I’ve been expecting someone to introduce this sooner or later.

A new clip-on device promises to turn any bicycle into an ebike, yet is small and light enough to fit into a backpack. Allowing you to carry it with you, and snap it on when you need a little extra boost to make it up a hill or get back home.

………

LA’s Velo Club LaGrange has set a date for the return of the bike club’s formerly annual Grand Prix, which will now be held in Carson, rather than Brentwood.

………

Local

LA Times letter writers says traffic deaths won’t end until drivers change their attitudes. Meanwhile, the Times’ Steve Lopez says a carfree future doesn’t sound all that bad.

Metro talks Bike Month in a sponsored Streetsblog post.

Santa Clarita jumps back in the saddle with a number of events to celebrate Bike Month.

 

State

San Francisco is getting new red light cameras to help stop dangerous drivers. Meanwhile, Los Angeles isn’t, after they were yanked out several years ago to appease angry drivers.

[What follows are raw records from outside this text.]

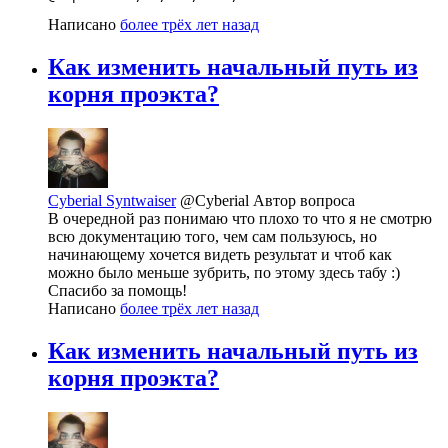
Написано
более трёх лет назад
Как изменить начальный путь из
корня проэкта?
Cyberial Syntwaiser
@Cyberial
Автор вопроса
В очередной раз понимаю что плохо то что я не смотрю
всю документацию того, чем сам пользуюсь, но
начинающему хочется видеть результат и чтоб как
можно было меньше зубрить, по этому здесь табу :)
Спасибо за помощь!
Написано
более трёх лет назад
Как изменить начальный путь из
корня проэкта?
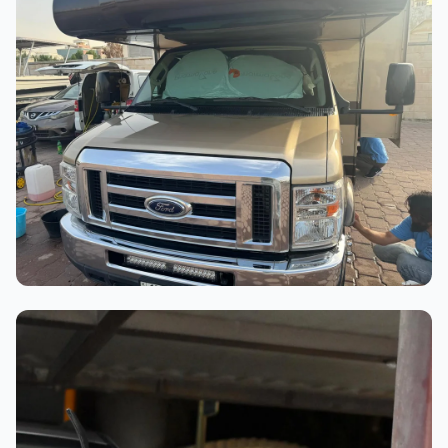
عملية الغسيل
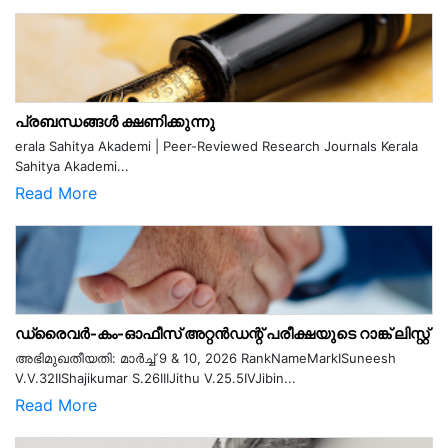
പ്രബന്ധങ്ങൾ ക്ഷണിക്കുന്നു
erala Sahitya Akademi | Peer-Reviewed Research Journals Kerala
Sahitya Akademi...
Read More
ഡ്രൈവർ-കം-ഓഫീസ് അറ്റൻഡന്റ് പരീക്ഷയുടെ റാങ്ക് ലിസ്റ്റ്
അഭിമുഖതീയതി: മാർച്ച് 9 & 10, 2026 RankNameMarkISuneesh
V.V.32IIShajikumar S.26IIIJithu V.25.5IVJibin...
Read More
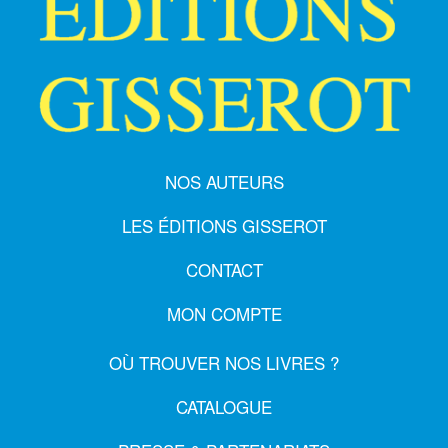
NOS AUTEURS
LES ÉDITIONS GISSEROT
CONTACT
MON COMPTE
OÙ TROUVER NOS LIVRES ?
CATALOGUE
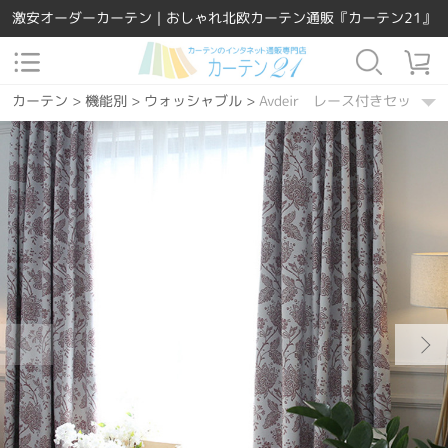
激安オーダーカーテン｜おしゃれ北欧カーテン通販『カーテン21』
カーテン
>
機能別
>
ウォッシャブル
>
Avdeir レース付きセット
カーテン
>
素材
>
ポリエステル
>
Avdeir レース付きセット
カーテン
>
場所で選ぶ
>
リビング
>
Avdeir レース付きセット
カーテン
>
場所で選ぶ
>
寝室
>
Avdeir レース付きセット
カーテン
>
場所で選ぶ
>
ダイニング・キッチン
>
Avdeir レース
カーテン
>
デザインテイスト
>
洋風
>
Avdeir レース付きセット
カーテン
>
機能別
>
遮熱保温
>
Avdeir レース付きセット
カーテン
>
柄
>
花
>
Avdeir レース付きセット
カーテン
>
カーテンの種類
>
レース付きセット
>
Avdeir レース
カーテン
>
機能別
>
UVカット
>
Avdeir レース付きセット
カーテン
>
デザインテイスト
>
カントリー
>
Avdeir レース付きセ
カーテン
>
ジャカード
>
Avdeir レース付きセット
カーテン
>
カラー
>
グリーン
>
Avdeir レース付きセット
カーテン
>
カラー
>
パープル
>
Avdeir レース付きセット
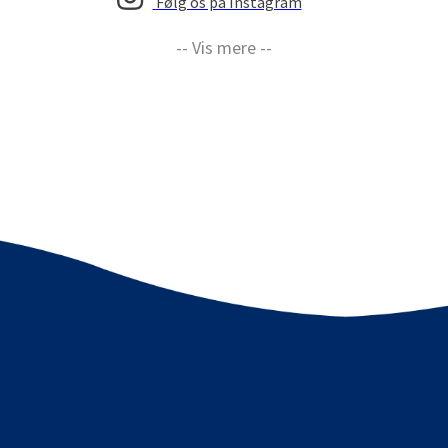
Følg os på Instagram
-- Vis mere --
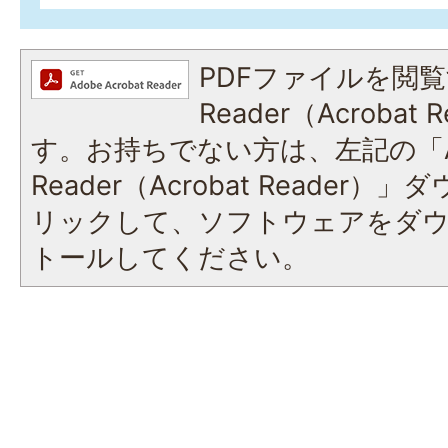
PDFファイルを閲覧
Reader（Acroba
す。お持ちでない方は、左記の「A
Reader（Acrobat Reade
リックして、ソフトウェアをダ
トールしてください。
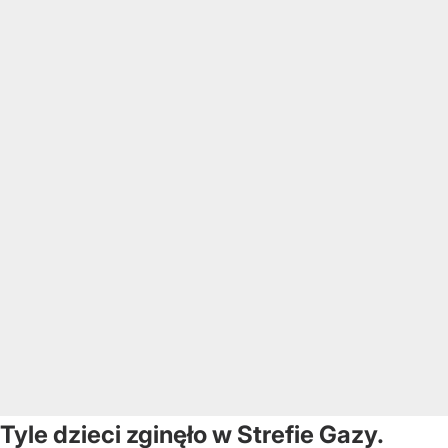
Tyle dzieci zginęło w Strefie Gazy.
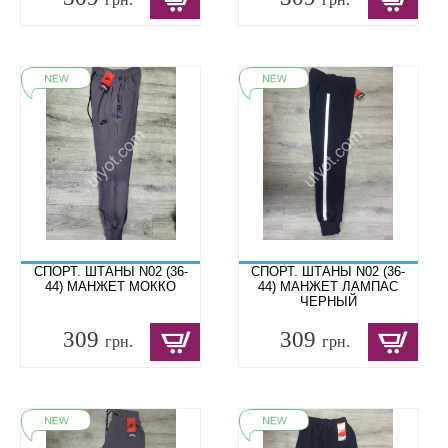
СПОРТ. ШТАНЫ N02 (36-
СПОРТ. ШТАНЫ N02 (36-
44) МАНЖЕТ МОККО
44) МАНЖЕТ ЛАМПАС
ЧЕРНЫЙ
309
309
грн.
грн.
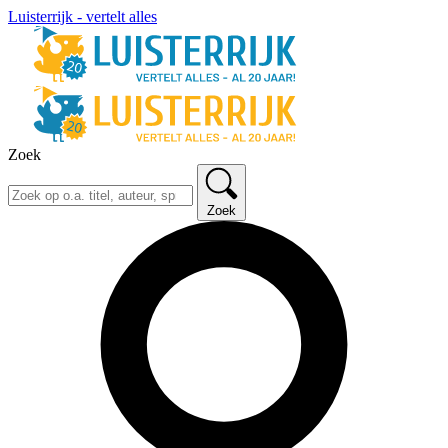
Luisterrijk - vertelt alles
Zoek
Zoek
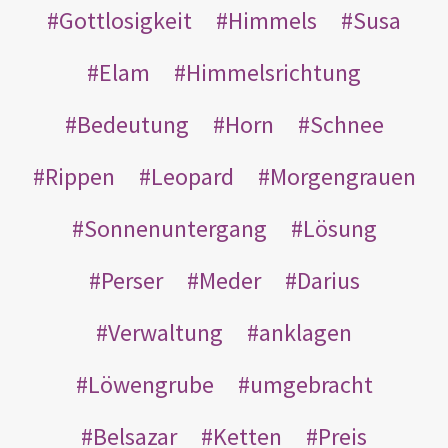
Gottlosigkeit
Himmels
Susa
Elam
Himmelsrichtung
Bedeutung
Horn
Schnee
Rippen
Leopard
Morgengrauen
Sonnenuntergang
Lösung
Perser
Meder
Darius
Verwaltung
anklagen
Löwengrube
umgebracht
Belsazar
Ketten
Preis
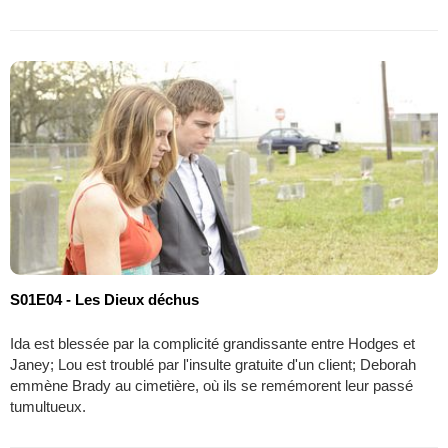
S01E04 - Les Dieux déchus
Ida est blessée par la complicité grandissante entre Hodges et
Janey; Lou est troublé par l'insulte gratuite d'un client; Deborah
emmène Brady au cimetière, où ils se remémorent leur passé
tumultueux.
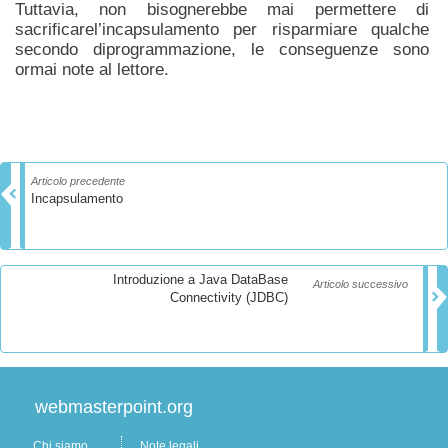
Tuttavia, non bisognerebbe mai permettere di
sacrificarel’incapsulamento per risparmiare qualche
secondo diprogrammazione, le conseguenze sono
ormai note al lettore.
Articolo precedente
Incapsulamento
Introduzione a Java DataBase
Articolo successivo
Connectivity (JDBC)
webmasterpoint.org
Chi siamo
Note legali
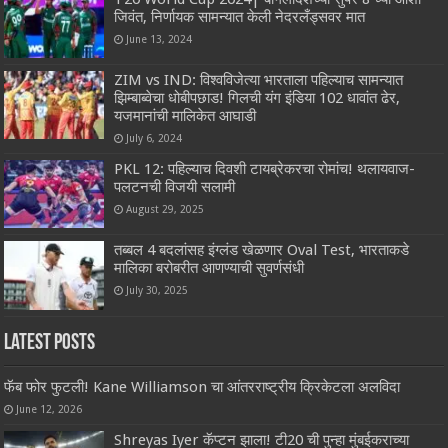
जिवंत, निर्णायक सामन्यात केली नेदरलँड्सवर मात
June 13, 2024
ZIM vs IND: विश्वविजेत्या भारताला पहिल्याच सामन्यात
झिम्बाब्वेचा धोबीपछाड! गिलची यंग इंडिया 102 धावांत ढेर,
यजमानांची मालिकेत आघाडी
July 6, 2024
PKL 12: पहिल्याच दिवशी टायब्रेकरचा रोमांच! थलायवाज-
पलटनची विजयी सलामी
August 29, 2025
तब्बल 4 बदलांसह इंग्लंड खेळणार Oval Test, भारताकडे
मालिका बरोबरीत आणण्याची सुवर्णसंधी
July 30, 2025
Latest Posts
फॅब फोर फुटली! Kane Williamson चा आंतरराष्ट्रीय क्रिकेटला अलविदा
June 12, 2026
Shreyas Iyer कॅप्टन झाला! टी20 ची पुन्हा मुंबईकराच्या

A new study shows that capping the number of e-scooters in San Francisco just drives more people back into cars, while Bird announces a monthly rental program to get around those restrictions.

Alaska Airlines is offering Bay Area residents airline miles to bike their commute on Bike to Work Day.

 

National

The Oregon house passes a bill to correct a bizarre court ruling that concluded bike lanes don’t exist in intersections unless they’re striped all the way across.

A San Antonio TX public radio program looks at the city’s Vision Zero, and concludes its roads aren’t safe for people on bicycles.

Auto-centric Houston TX puts Los Angeles to shame, building 50 miles of bike lanes in the past 12 months, while LA’s mayor is only willing to commit to ten. And “commit” may be a strong word.

Great idea. A Milwaukee ferry company offered free tickets worth $161 to anyone who brought in a gently used bicycle they could donate to local kids for Earth Week, even though they exceeded their own 500 bike limit.

A Memphis morning news anchor was lucky to escape with a leg broken in two places when her bike was hit head-on by a driver.

Streetsblog talks with the mayor of Cambridge MA, crediting him with finding a way to neutralize anti-bike lane NIMBYs.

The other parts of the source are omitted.